• **EXERCISE AIM**
Every line in the entries that holds "space" should be identified and copied.
**** MATERIAL SHOWN ****
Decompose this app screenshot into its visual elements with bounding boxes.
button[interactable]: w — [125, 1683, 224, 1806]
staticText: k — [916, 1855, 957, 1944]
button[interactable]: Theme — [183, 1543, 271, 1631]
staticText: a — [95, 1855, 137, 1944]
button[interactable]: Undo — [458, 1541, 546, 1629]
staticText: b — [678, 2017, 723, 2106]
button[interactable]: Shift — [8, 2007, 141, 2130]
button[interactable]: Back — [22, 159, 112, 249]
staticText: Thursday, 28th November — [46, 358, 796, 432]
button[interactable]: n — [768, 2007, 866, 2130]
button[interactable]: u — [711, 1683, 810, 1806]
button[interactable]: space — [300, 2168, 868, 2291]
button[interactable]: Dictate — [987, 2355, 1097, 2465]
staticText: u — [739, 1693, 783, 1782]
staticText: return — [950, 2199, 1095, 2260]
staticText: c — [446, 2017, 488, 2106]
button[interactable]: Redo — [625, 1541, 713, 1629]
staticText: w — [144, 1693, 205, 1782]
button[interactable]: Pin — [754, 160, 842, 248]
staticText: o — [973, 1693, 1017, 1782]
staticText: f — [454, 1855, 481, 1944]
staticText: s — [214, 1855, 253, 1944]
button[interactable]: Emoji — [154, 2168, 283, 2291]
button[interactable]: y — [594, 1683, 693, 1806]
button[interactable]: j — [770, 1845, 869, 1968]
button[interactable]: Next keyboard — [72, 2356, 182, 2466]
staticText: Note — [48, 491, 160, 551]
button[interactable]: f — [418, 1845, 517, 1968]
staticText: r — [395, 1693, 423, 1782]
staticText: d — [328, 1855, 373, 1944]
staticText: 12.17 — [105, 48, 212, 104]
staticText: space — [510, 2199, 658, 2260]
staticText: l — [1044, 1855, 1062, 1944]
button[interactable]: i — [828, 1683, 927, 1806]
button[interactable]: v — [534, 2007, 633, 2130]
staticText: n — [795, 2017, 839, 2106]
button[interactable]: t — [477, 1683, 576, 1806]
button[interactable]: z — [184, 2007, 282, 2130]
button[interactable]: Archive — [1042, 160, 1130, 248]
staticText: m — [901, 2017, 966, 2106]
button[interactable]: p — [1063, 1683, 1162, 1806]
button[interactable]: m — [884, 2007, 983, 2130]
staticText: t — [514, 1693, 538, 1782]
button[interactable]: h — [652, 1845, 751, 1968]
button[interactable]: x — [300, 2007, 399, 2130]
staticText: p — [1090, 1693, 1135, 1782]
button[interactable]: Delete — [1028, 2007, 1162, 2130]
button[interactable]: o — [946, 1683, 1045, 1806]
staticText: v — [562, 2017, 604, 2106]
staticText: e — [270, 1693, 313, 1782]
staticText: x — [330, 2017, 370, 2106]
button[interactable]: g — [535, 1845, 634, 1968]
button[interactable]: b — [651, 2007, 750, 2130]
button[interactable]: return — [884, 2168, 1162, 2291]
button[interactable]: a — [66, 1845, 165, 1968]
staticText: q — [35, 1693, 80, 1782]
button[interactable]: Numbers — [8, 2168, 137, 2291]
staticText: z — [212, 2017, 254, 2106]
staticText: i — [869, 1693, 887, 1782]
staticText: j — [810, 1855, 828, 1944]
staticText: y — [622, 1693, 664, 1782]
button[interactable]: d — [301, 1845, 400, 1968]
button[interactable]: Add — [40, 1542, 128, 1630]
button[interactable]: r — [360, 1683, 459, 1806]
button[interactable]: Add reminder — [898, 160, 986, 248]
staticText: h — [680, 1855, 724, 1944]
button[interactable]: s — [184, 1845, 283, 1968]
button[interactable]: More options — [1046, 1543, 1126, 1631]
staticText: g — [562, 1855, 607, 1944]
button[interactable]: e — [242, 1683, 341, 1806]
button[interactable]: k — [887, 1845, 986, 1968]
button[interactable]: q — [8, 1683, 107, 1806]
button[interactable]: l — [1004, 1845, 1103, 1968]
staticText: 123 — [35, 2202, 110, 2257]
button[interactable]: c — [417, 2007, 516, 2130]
****
• **ANSWER FOR THIS EXERCISE**
button[interactable]: space — [300, 2168, 868, 2291]
staticText: space — [510, 2199, 658, 2260]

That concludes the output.